I am working on a project in which I need to calculate the range of a target using an FMCW radar. Dependent on the target's range, I expect various beat frequencies to occur in the data from my ADC. I would like to calculate the frequencies so that I can predict the distance of my target. If I use the FFT directly on my data, it will give me frequencies from 0 to $$\ f_s$$, the sampling frequency ($$-f_s\,/\,2$$ to $$f_s\,/\,2$$). If knew in advance that only part of the frequency spectrum is likely to contain targets, is there a way I can compute the DFT only in that range using the FFT? Additionally, I am interested to know if such techniques are likely to be faster than calculating the full frequency spectrum.

For example, assume $$\ f_s = 4\texttt{MHz}$$, and I know the targets could have beat frequencies between $$0.5 \texttt{MHz}$$ and $$1.5 \texttt{MHz}$$ is there a way I can calculate the FFT only in the range of $$0.5 \texttt{MHz}$$ to $$1.5 \texttt{MHz}$$, and is it likely to be any faster than calculating the FFT across the full range of $$0$$ to $$4 \texttt{MHz}$$ ($$-2 \texttt{MHz}$$ to $$2 \texttt{MHz}$$).

Thank You,

I do not see a path for the OP's specific case of reducing processing to review the spectrum from 0.5 MHz to 1.5 MHz instead of the complete 0 to 2 MHz the FFT would provide. But I do provide solutions when the ratio of sampling rate to frequency band to process is much larger.

The Goertzel algorithm can be used when a relatively very small number of frequency bins are needed. See this other post where further details are provided, but to bottom line it here, the Goertzel is more efficient when the number of bins $$M$$ needed for an $$N$$ point DFT is very small as:

$$M < \frac{\log_2(N)}{2}$$

Another option for when a larger band or bands are needed for evaluation is to decimate the sampling rate to a lower rate. It is feasible to do both a frequency translation and down-sampling as one operation as part of the resampling process, effectively moving a bandpass to lowpass combined with achieving a lower rate for more efficient processing. The combined frequency translation and resampling to a lower rate can be done efficiently with bandpass polyphase resampling implementations.

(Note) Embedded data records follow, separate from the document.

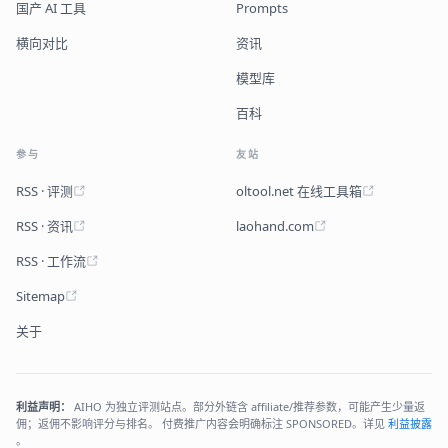
国产 AI 工具
Prompts
横向对比
资讯
模型库
百科
参与
友站
RSS · 评测
oltool.net 在线工具箱
RSS · 资讯
laohand.com
RSS · 工作流
Sitemap
关于
利益声明：
AIHO 为独立评测站点。部分外链含 affiliate/推荐参数，可能产生少量返
佣；返佣不影响评分与排名。 付费推广内容会明确标注 SPONSORED。详见
利益披露
。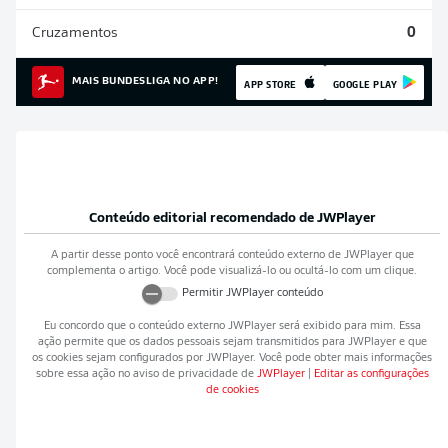
Cruzamentos
0
MAIS BUNDESLIGA NO APP!
APP STORE
GOOGLE PLAY
Conteúdo editorial recomendado de
JWPlayer
A partir desse ponto você encontrará conteúdo externo de
JWPlayer
que
complementa o artigo. Você pode visualizá-lo ou ocultá-lo com um clique.
Permitir
JWPlayer
conteúdo
Eu concordo que o conteúdo externo
JWPlayer
será exibido para mim. Essa
ação permite que os dados pessoais sejam transmitidos para
JWPlayer
e que
os cookies sejam configurados por
JWPlayer
. Você pode obter mais informações
sobre essa ação no aviso de privacidade de
JWPlayer
|
Editar as configurações
de cookies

For example consider the simple case of a decimate by 8 with the resulting alias bands over the sampled spectrum as depicted below. This shows all the frequency bands that would alias into the final spectrum at the lower rate if we were to simply select every 8th sample (downsampling). For this reason in the decimation process, we first typically lowpass filter, to filter out anything that would be in these higher frequency bands prior to downsampling. We can, as shown below, instead bandpass filter, in which case the bandpass would be around a higher spectral region of choice (limited to the dinstinct bands we know that would fold in). This then combines a frequency translation with down-sampling after which a much more efficient FFT could be done.

Given the FFT complexity as $$2N\log_2(N)$$ real additions and real multiplications where $$N$$ is the number of samples; the consideration would be if the complexity of the bandpass filter implementation needed (which could be efficiently mapped to a polyphase structure), would offset the savings in the FFT implementation, which could be further explored. In this example of reducing by a factor of 8, the number of real multiplications and real additions needed in the FFT is reduced by a factor of 48. The OP's case is just a factor of 2 resulting in a savings of 4 real multipliers and 4 adders...unlikely that we could win with other processing; but this does demonstrate at which point such options would be worth considering for sub-band processing.

(Note: The above graphics assume the signal being processed is real and thus complex conjugate symmetric. If the signal being processed is not real, then there would only be a single bandpass filter in the unique digital spectrum that extends over the full range depicted above).